I guess if you had exactly the investments you wanted in the 401k and the fees were substantially lower than you could get on your own, it might make sense, but otherwise, I just can't see it.
 
BunsOfVeal said:
I briefly scanned the fairmark site, but I didn't see anything about rolling over the after-tax portion of a roll-over IRA to a Roth IRA. I have some after-tax money that was rolled from a 401(k) to a roll-over IRA, and it hasn't been 60 days since I left my last job, can I roll the after-tax dollars to a Roth?
Hey, it could be worse. Very few 401(k) owners realize that they have to track the various categories of contributions (employer, employee before-tax, employee after-tax) in their 401(k)s in order to properly calculate an RMD years down the road. If you roll over that 401(k) into your existing IRA then you've added deductible (& possibly non-deductible) contributions to the stew. If you don't know the basis of all these categories then the tax software assumes the highest tax/worst-case scenario.

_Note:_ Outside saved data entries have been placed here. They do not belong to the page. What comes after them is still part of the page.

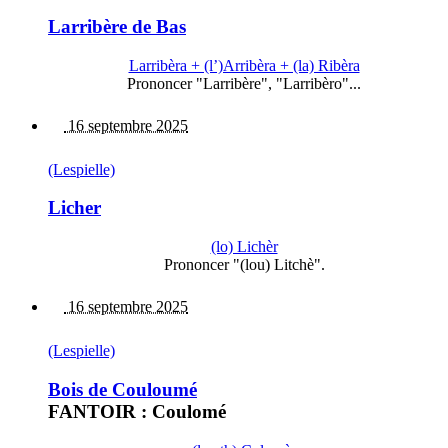
Larribère de Bas
Larribèra + (l’)Arribèra + (la) Ribèra
Prononcer "Larribère", "Larribèro"...
16 septembre 2025
(Lespielle)
Licher
(lo) Lichèr
Prononcer "(lou) Litchè".
16 septembre 2025
(Lespielle)
Bois de Couloumé
FANTOIR : Coulomé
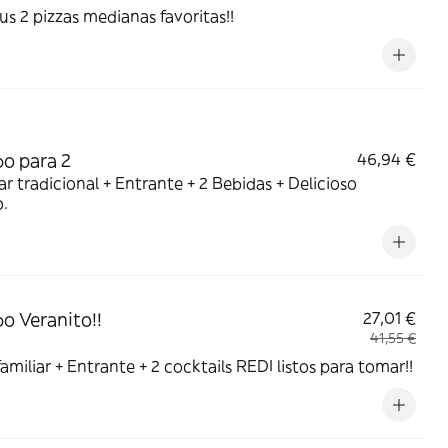
tus 2 pizzas medianas favoritas!!
o para 2
46,94 €
ar tradicional + Entrante + 2 Bebidas + Delicioso
.
 Veranito!!
27,01 €
41,55 €
familiar + Entrante + 2 cocktails REDI listos para tomar!!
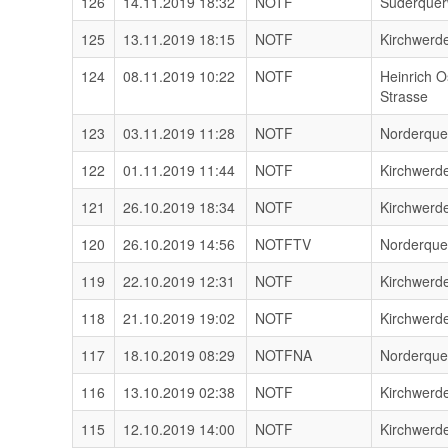
126
14.11.2019 18:32
NOTF
Süderque
125
13.11.2019 18:15
NOTF
Kirchwerd
124
08.11.2019 10:22
NOTF
Heinrich O
Strasse
123
03.11.2019 11:28
NOTF
Norderqu
122
01.11.2019 11:44
NOTF
Kirchwerd
121
26.10.2019 18:34
NOTF
Kirchwerd
120
26.10.2019 14:56
NOTFTV
Norderqu
119
22.10.2019 12:31
NOTF
Kirchwerd
118
21.10.2019 19:02
NOTF
Kirchwerd
117
18.10.2019 08:29
NOTFNA
Norderqu
116
13.10.2019 02:38
NOTF
Kirchwerd
115
12.10.2019 14:00
NOTF
Kirchwerd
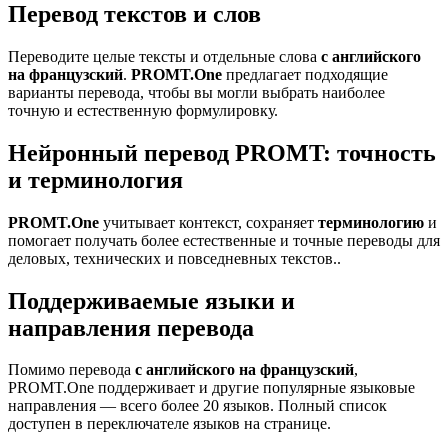
Перевод текстов и слов
Переводите целые тексты и отдельные слова
с английского
на французский
.
PROMT.One
предлагает подходящие
варианты перевода, чтобы вы могли выбрать наиболее
точную и естественную формулировку.
Нейронный перевод PROMT: точность
и терминология
PROMT.One
учитывает контекст, сохраняет
терминологию
и
помогает получать более естественные и точные переводы для
деловых, технических и повседневных текстов..
Поддерживаемые языки и
направления перевода
Помимо перевода
с английского на французский
,
PROMT.One поддерживает и другие популярные языковые
направления — всего более 20 языков. Полный список
доступен в переключателе языков на странице.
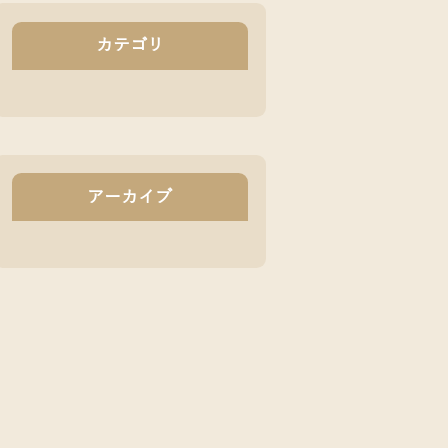
カテゴリ
アーカイブ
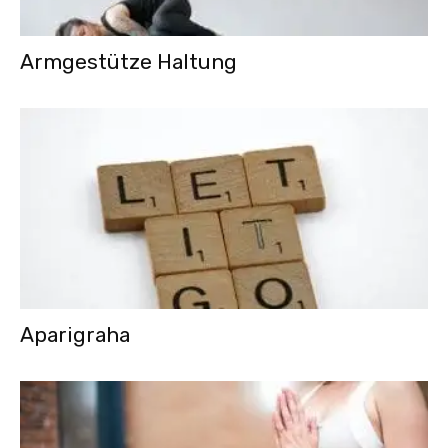
Armgestütze Haltung
Aparigraha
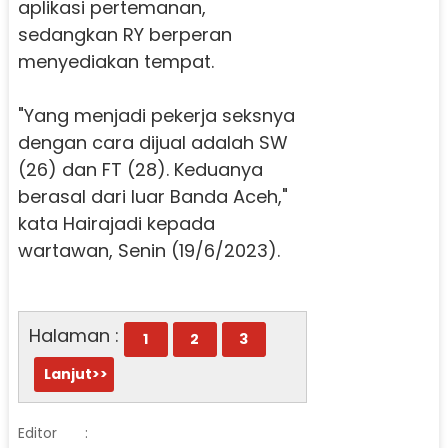
aplikasi pertemanan,
sedangkan RY berperan
menyediakan tempat.
"Yang menjadi pekerja seksnya
dengan cara dijual adalah SW
(26) dan FT (28). Keduanya
berasal dari luar Banda Aceh,"
kata Hairajadi kepada
wartawan, Senin (19/6/2023).
Halaman :
1
2
3
Lanjut>>
Editor
:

But you've already learned the answer. You have to roll the 401(k) into a conventional IRA and then convert that conventional IRA to a Roth. Ed Slott even suggests that you go so far as to put EACH CATEGORY of your 401(k) contributions (and their proportional gains) into separate conventional IRA accounts to "simplify" the cost-basis tracking as you pick your way through the conversions.

Ed's approach seems a little extreme to me, especially if you're not planning to have to deal with RMDs. Form 8606 tracks the basis of a conventional IRA and plugs through the process of converting to a Roth. You don't have to be a CPA or a math genius to think through the process, you just have to be able to follow the directions (or to let TurboTax do it for you).

Gumby said:
I guess if you had exactly the investments you wanted in the 401k and the fees were substantially lower than you could get on your own, it might make sense...
Exactly. I don't know if you were around when the TSP was finally offered to the military, but we'd all love to be able to make our own after-tax contributions to gargantuan index funds with extremely low turnover and expense ratios of 5-7 basis points.